+++ Provided records

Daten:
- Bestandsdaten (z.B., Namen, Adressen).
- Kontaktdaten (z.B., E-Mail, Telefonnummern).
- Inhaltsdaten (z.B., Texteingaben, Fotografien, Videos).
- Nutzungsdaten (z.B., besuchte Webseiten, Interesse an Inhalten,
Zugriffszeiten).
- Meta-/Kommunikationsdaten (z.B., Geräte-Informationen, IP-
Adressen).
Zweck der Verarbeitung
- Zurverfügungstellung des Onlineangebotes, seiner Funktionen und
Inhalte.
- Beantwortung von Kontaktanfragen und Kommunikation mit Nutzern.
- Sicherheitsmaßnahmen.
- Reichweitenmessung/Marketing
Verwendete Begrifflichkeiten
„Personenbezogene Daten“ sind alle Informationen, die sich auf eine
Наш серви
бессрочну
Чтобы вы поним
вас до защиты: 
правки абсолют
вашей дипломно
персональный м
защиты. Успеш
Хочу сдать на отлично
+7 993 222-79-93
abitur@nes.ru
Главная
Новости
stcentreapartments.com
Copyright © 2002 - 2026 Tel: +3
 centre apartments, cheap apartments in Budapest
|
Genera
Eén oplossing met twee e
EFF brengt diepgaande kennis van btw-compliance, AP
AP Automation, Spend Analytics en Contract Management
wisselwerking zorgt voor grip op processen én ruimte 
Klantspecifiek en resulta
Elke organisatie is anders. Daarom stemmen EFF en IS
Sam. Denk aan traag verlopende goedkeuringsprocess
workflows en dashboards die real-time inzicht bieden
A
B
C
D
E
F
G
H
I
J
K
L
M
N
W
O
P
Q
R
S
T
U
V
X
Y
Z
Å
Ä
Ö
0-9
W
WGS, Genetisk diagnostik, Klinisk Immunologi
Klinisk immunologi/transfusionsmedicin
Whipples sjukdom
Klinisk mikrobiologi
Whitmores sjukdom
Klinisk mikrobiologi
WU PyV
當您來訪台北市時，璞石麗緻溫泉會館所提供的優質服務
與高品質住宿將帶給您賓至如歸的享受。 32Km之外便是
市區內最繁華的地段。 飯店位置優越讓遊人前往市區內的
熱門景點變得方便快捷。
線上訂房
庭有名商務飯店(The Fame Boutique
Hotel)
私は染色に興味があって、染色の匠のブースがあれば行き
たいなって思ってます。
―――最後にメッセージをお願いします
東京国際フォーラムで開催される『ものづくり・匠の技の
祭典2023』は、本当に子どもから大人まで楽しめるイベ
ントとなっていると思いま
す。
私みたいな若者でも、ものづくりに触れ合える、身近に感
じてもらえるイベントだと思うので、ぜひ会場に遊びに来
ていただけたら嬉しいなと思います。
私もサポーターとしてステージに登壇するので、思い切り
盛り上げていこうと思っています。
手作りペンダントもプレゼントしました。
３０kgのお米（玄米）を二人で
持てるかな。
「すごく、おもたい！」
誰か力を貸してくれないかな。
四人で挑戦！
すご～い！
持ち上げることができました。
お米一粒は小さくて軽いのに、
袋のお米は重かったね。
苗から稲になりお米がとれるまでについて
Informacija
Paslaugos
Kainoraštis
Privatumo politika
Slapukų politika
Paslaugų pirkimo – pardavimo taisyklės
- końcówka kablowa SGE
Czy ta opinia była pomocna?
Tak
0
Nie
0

++++++

What you need to do | Please repeat word for word the lines above that run from the beginning through the line containing "stcentreapartments.com", keeping both the first and that last line.

Response |
Daten:
- Bestandsdaten (z.B., Namen, Adressen).
- Kontaktdaten (z.B., E-Mail, Telefonnummern).
- Inhaltsdaten (z.B., Texteingaben, Fotografien, Videos).
- Nutzungsdaten (z.B., besuchte Webseiten, Interesse an Inhalten,
Zugriffszeiten).
- Meta-/Kommunikationsdaten (z.B., Geräte-Informationen, IP-
Adressen).
Zweck der Verarbeitung
- Zurverfügungstellung des Onlineangebotes, seiner Funktionen und
Inhalte.
- Beantwortung von Kontaktanfragen und Kommunikation mit Nutzern.
- Sicherheitsmaßnahmen.
- Reichweitenmessung/Marketing
Verwendete Begrifflichkeiten
„Personenbezogene Daten“ sind alle Informationen, die sich auf eine
Наш серви
бессрочну
Чтобы вы поним
вас до защиты: 
правки абсолют
вашей дипломно
персональный м
защиты. Успеш
Хочу сдать на отлично
+7 993 222-79-93
abitur@nes.ru
Главная
Новости
stcentreapartments.com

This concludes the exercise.